Task description
Could you transcribe the records below exactly, leaving out every picture?
= = = = =
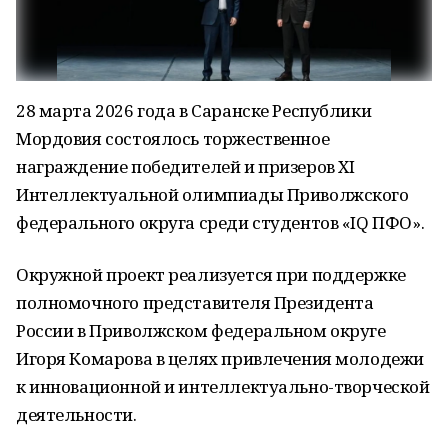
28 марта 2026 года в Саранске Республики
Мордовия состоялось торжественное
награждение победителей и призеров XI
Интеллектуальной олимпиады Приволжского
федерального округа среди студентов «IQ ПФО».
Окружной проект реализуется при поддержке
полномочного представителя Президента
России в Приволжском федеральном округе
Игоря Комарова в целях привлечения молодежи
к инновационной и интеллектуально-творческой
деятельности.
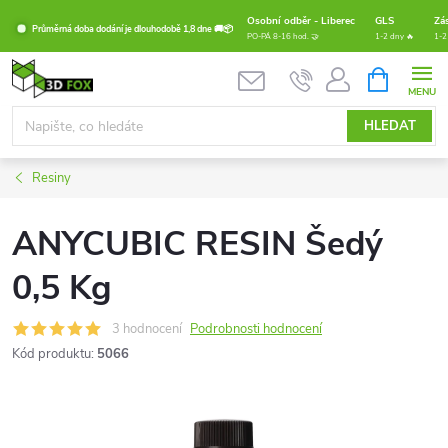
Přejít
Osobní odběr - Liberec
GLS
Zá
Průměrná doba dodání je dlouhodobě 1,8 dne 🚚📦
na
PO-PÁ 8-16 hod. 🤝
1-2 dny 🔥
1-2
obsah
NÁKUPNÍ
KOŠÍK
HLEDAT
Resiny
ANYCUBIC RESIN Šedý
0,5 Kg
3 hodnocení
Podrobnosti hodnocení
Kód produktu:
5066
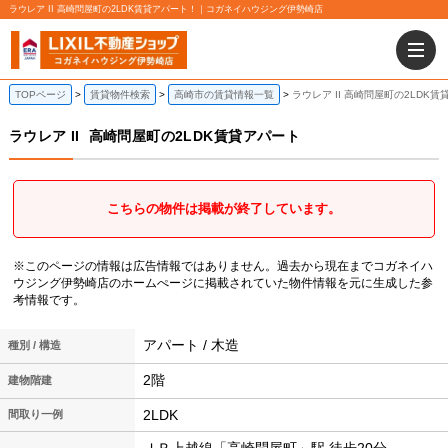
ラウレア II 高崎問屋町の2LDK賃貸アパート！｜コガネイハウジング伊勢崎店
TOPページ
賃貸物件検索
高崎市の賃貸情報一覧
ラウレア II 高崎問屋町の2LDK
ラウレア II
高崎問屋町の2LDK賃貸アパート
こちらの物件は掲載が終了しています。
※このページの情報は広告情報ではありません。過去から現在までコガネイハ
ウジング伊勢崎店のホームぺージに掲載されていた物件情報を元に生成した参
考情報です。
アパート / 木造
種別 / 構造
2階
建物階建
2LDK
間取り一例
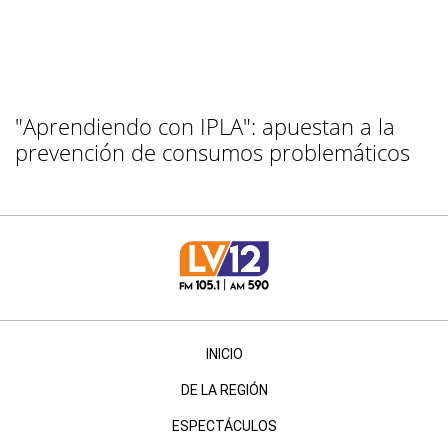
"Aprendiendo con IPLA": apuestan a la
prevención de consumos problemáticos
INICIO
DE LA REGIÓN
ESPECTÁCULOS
= = = = =
Solution
28 марта 2026 года в Саранске Республики
Мордовия состоялось торжественное
награждение победителей и призеров XI
Интеллектуальной олимпиады Приволжского
федерального округа среди студентов «IQ ПФО».
Окружной проект реализуется при поддержке
полномочного представителя Президента
России в Приволжском федеральном округе
Игоря Комарова в целях привлечения молодежи
к инновационной и интеллектуально-творческой
деятельности.
Přejít
Osobní odběr - Liberec
GLS
Zá
Průměrná doba dodání je dlouhodobě 1,8 dne 🚚📦
na
PO-PÁ 8-16 hod. 🤝
1-2 dny 🔥
1-2
obsah
NÁKUPNÍ
KOŠÍK
HLEDAT
Resiny
ANYCUBIC RESIN Šedý
0,5 Kg
3 hodnocení
Podrobnosti hodnocení
Kód produktu:
5066
ラウレア II 高崎問屋町の2LDK賃貸アパート！｜コガネイハウジング伊勢崎店
TOPページ
賃貸物件検索
高崎市の賃貸情報一覧
ラウレア II 高崎問屋町の2LDK
ラウレア II
高崎問屋町の2LDK賃貸アパート
こちらの物件は掲載が終了しています。
※このページの情報は広告情報ではありません。過去から現在までコガネイハ
ウジング伊勢崎店のホームぺージに掲載されていた物件情報を元に生成した参
考情報です。
アパート / 木造
種別 / 構造
2階
建物階建
2LDK
間取り一例
"Aprendiendo con IPLA": apuestan a la
prevención de consumos problemáticos
INICIO
DE LA REGIÓN
ESPECTÁCULOS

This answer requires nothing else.